ASSIGNED TASK:
The whole listing is to be printed again exactly.
** Opening DATA FOR REVIEW block **
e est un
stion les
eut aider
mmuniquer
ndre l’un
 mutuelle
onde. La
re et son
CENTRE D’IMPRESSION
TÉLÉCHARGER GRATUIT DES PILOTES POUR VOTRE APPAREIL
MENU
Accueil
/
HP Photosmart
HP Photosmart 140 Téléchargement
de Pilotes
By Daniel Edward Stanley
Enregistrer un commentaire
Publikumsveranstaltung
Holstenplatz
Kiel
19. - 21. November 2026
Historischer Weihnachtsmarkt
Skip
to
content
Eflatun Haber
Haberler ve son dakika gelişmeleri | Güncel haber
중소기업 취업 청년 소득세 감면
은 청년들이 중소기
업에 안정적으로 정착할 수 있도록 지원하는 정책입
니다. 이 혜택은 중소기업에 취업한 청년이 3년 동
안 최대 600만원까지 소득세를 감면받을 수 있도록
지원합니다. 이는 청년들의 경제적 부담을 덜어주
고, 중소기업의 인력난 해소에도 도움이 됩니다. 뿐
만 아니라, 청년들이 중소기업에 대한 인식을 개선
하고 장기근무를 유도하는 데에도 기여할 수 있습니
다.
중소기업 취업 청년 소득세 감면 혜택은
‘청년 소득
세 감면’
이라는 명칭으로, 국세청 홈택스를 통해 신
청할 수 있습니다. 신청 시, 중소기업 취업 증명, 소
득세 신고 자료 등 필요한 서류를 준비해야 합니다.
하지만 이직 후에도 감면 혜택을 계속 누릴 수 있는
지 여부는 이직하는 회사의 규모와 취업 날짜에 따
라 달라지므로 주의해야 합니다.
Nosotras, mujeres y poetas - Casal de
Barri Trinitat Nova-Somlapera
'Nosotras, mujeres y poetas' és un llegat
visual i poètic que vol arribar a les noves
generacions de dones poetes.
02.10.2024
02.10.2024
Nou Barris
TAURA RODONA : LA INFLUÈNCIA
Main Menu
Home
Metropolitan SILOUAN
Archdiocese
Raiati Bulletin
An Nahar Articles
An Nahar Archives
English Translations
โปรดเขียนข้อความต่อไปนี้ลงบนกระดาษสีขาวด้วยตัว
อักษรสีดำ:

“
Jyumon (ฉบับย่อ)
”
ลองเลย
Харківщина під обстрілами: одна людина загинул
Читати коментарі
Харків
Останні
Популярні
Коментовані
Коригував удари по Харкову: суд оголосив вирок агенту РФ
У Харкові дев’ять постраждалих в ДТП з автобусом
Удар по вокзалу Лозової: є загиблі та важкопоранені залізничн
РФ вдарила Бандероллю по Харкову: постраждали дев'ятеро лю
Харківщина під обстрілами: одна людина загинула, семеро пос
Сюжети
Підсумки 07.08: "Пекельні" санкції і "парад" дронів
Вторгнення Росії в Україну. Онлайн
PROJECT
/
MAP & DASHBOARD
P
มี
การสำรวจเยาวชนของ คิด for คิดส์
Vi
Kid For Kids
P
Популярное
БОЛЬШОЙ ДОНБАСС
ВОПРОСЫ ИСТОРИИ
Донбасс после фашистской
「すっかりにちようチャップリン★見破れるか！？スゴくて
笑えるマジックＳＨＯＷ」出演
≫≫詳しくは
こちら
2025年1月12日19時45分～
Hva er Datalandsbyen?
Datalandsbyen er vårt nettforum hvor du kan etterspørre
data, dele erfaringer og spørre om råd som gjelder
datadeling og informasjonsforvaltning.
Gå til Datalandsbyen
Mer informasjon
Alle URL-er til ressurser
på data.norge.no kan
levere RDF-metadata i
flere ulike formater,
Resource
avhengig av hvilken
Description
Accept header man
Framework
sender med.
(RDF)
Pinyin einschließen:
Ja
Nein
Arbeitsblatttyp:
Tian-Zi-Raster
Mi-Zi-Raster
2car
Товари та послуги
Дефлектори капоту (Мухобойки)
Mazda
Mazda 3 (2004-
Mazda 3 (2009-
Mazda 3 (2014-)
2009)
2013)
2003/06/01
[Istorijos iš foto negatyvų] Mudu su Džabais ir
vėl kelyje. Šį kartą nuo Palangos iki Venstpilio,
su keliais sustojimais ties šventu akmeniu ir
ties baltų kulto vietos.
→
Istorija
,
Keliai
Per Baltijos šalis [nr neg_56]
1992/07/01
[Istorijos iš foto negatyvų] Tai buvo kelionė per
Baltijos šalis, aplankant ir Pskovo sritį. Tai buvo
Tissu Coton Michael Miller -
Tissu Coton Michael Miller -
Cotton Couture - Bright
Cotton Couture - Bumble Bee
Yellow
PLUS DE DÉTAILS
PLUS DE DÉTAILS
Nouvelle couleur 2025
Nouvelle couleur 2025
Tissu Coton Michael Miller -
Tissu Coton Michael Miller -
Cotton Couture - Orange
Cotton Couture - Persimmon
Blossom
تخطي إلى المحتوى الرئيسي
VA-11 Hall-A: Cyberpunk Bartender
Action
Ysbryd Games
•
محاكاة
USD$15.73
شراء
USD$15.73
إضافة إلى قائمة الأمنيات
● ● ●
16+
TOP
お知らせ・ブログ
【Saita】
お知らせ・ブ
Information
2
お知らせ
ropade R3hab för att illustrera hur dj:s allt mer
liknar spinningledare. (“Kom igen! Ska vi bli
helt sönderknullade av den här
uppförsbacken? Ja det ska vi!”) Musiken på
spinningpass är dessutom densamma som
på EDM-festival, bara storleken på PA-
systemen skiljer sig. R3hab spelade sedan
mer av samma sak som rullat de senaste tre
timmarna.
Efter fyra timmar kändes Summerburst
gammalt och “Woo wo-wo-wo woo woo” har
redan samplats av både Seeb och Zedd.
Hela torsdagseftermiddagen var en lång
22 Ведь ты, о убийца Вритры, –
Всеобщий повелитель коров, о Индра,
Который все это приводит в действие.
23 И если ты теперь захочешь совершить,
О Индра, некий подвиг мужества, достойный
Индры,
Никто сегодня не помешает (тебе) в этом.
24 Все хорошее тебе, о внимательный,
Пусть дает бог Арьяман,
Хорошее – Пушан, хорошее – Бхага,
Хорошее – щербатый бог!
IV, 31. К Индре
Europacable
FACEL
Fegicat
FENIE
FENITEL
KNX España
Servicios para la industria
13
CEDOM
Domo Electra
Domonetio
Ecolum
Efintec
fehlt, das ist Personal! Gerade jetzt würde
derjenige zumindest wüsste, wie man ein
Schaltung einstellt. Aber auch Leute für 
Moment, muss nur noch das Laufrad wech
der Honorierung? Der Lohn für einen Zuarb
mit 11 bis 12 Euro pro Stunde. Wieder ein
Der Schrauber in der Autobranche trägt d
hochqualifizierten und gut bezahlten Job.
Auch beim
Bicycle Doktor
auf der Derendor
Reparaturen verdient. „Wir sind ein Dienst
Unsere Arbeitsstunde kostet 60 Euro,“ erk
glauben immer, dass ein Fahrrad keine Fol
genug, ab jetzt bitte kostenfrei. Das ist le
** Closing DATA FOR REVIEW block **
TASK RESULT:
e est un
stion les
eut aider
mmuniquer
ndre l’un
 mutuelle
onde. La
re et son
CENTRE D’IMPRESSION
TÉLÉCHARGER GRATUIT DES PILOTES POUR VOTRE APPAREIL
MENU
Accueil
/
HP Photosmart
HP Photosmart 140 Téléchargement
de Pilotes
By Daniel Edward Stanley
Enregistrer un commentaire
Publikumsveranstaltung
Holstenplatz
Kiel
19. - 21. November 2026
Historischer Weihnachtsmarkt
Skip
to
content
Eflatun Haber
Haberler ve son dakika gelişmeleri | Güncel haber
중소기업 취업 청년 소득세 감면
은 청년들이 중소기
업에 안정적으로 정착할 수 있도록 지원하는 정책입
니다. 이 혜택은 중소기업에 취업한 청년이 3년 동
안 최대 600만원까지 소득세를 감면받을 수 있도록
지원합니다. 이는 청년들의 경제적 부담을 덜어주
고, 중소기업의 인력난 해소에도 도움이 됩니다. 뿐
만 아니라, 청년들이 중소기업에 대한 인식을 개선
하고 장기근무를 유도하는 데에도 기여할 수 있습니
다.
중소기업 취업 청년 소득세 감면 혜택은
‘청년 소득
세 감면’
이라는 명칭으로, 국세청 홈택스를 통해 신
청할 수 있습니다. 신청 시, 중소기업 취업 증명, 소
득세 신고 자료 등 필요한 서류를 준비해야 합니다.
하지만 이직 후에도 감면 혜택을 계속 누릴 수 있는
지 여부는 이직하는 회사의 규모와 취업 날짜에 따
라 달라지므로 주의해야 합니다.
Nosotras, mujeres y poetas - Casal de
Barri Trinitat Nova-Somlapera
'Nosotras, mujeres y poetas' és un llegat
visual i poètic que vol arribar a les noves
generacions de dones poetes.
02.10.2024
02.10.2024
Nou Barris
TAURA RODONA : LA INFLUÈNCIA
Main Menu
Home
Metropolitan SILOUAN
Archdiocese
Raiati Bulletin
An Nahar Articles
An Nahar Archives
English Translations
โปรดเขียนข้อความต่อไปนี้ลงบนกระดาษสีขาวด้วยตัว
อักษรสีดำ:

“
Jyumon (ฉบับย่อ)
”
ลองเลย
Харківщина під обстрілами: одна людина загинул
Читати коментарі
Харків
Останні
Популярні
Коментовані
Коригував удари по Харкову: суд оголосив вирок агенту РФ
У Харкові дев’ять постраждалих в ДТП з автобусом
Удар по вокзалу Лозової: є загиблі та важкопоранені залізничн
РФ вдарила Бандероллю по Харкову: постраждали дев'ятеро лю
Харківщина під обстрілами: одна людина загинула, семеро пос
Сюжети
Підсумки 07.08: "Пекельні" санкції і "парад" дронів
Вторгнення Росії в Україну. Онлайн
PROJECT
/
MAP & DASHBOARD
P
มี
การสำรวจเยาวชนของ คิด for คิดส์
Vi
Kid For Kids
P
Популярное
БОЛЬШОЙ ДОНБАСС
ВОПРОСЫ ИСТОРИИ
Донбасс после фашистской
「すっかりにちようチャップリン★見破れるか！？スゴくて
笑えるマジックＳＨＯＷ」出演
≫≫詳しくは
こちら
2025年1月12日19時45分～
Hva er Datalandsbyen?
Datalandsbyen er vårt nettforum hvor du kan etterspørre
data, dele erfaringer og spørre om råd som gjelder
datadeling og informasjonsforvaltning.
Gå til Datalandsbyen
Mer informasjon
Alle URL-er til ressurser
på data.norge.no kan
levere RDF-metadata i
flere ulike formater,
Resource
avhengig av hvilken
Description
Accept header man
Framework
sender med.
(RDF)
Pinyin einschließen:
Ja
Nein
Arbeitsblatttyp:
Tian-Zi-Raster
Mi-Zi-Raster
2car
Товари та послуги
Дефлектори капоту (Мухобойки)
Mazda
Mazda 3 (2004-
Mazda 3 (2009-
Mazda 3 (2014-)
2009)
2013)
2003/06/01
[Istorijos iš foto negatyvų] Mudu su Džabais ir
vėl kelyje. Šį kartą nuo Palangos iki Venstpilio,
su keliais sustojimais ties šventu akmeniu ir
ties baltų kulto vietos.
→
Istorija
,
Keliai
Per Baltijos šalis [nr neg_56]
1992/07/01
[Istorijos iš foto negatyvų] Tai buvo kelionė per
Baltijos šalis, aplankant ir Pskovo sritį. Tai buvo
Tissu Coton Michael Miller -
Tissu Coton Michael Miller -
Cotton Couture - Bright
Cotton Couture - Bumble Bee
Yellow
PLUS DE DÉTAILS
PLUS DE DÉTAILS
Nouvelle couleur 2025
Nouvelle couleur 2025
Tissu Coton Michael Miller -
Tissu Coton Michael Miller -
Cotton Couture - Orange
Cotton Couture - Persimmon
Blossom
تخطي إلى المحتوى الرئيسي
VA-11 Hall-A: Cyberpunk Bartender
Action
Ysbryd Games
•
محاكاة
USD$15.73
شراء
USD$15.73
إضافة إلى قائمة الأمنيات
● ● ●
16+
TOP
お知らせ・ブログ
【Saita】
お知らせ・ブ
Information
2
お知らせ
ropade R3hab för att illustrera hur dj:s allt mer
liknar spinningledare. (“Kom igen! Ska vi bli
helt sönderknullade av den här
uppförsbacken? Ja det ska vi!”) Musiken på
spinningpass är dessutom densamma som
på EDM-festival, bara storleken på PA-
systemen skiljer sig. R3hab spelade sedan
mer av samma sak som rullat de senaste tre
timmarna.
Efter fyra timmar kändes Summerburst
gammalt och “Woo wo-wo-wo woo woo” har
redan samplats av både Seeb och Zedd.
Hela torsdagseftermiddagen var en lång
22 Ведь ты, о убийца Вритры, –
Всеобщий повелитель коров, о Индра,
Который все это приводит в действие.
23 И если ты теперь захочешь совершить,
О Индра, некий подвиг мужества, достойный
Индры,
Никто сегодня не помешает (тебе) в этом.
24 Все хорошее тебе, о внимательный,
Пусть дает бог Арьяман,
Хорошее – Пушан, хорошее – Бхага,
Хорошее – щербатый бог!
IV, 31. К Индре
Europacable
FACEL
Fegicat
FENIE
FENITEL
KNX España
Servicios para la industria
13
CEDOM
Domo Electra
Domonetio
Ecolum
Efintec
fehlt, das ist Personal! Gerade jetzt würde
derjenige zumindest wüsste, wie man ein
Schaltung einstellt. Aber auch Leute für 
Moment, muss nur noch das Laufrad wech
der Honorierung? Der Lohn für einen Zuarb
mit 11 bis 12 Euro pro Stunde. Wieder ein
Der Schrauber in der Autobranche trägt d
hochqualifizierten und gut bezahlten Job.
Auch beim
Bicycle Doktor
auf der Derendor
Reparaturen verdient. „Wir sind ein Dienst
Unsere Arbeitsstunde kostet 60 Euro,“ erk
glauben immer, dass ein Fahrrad keine Fol
genug, ab jetzt bitte kostenfrei. Das ist le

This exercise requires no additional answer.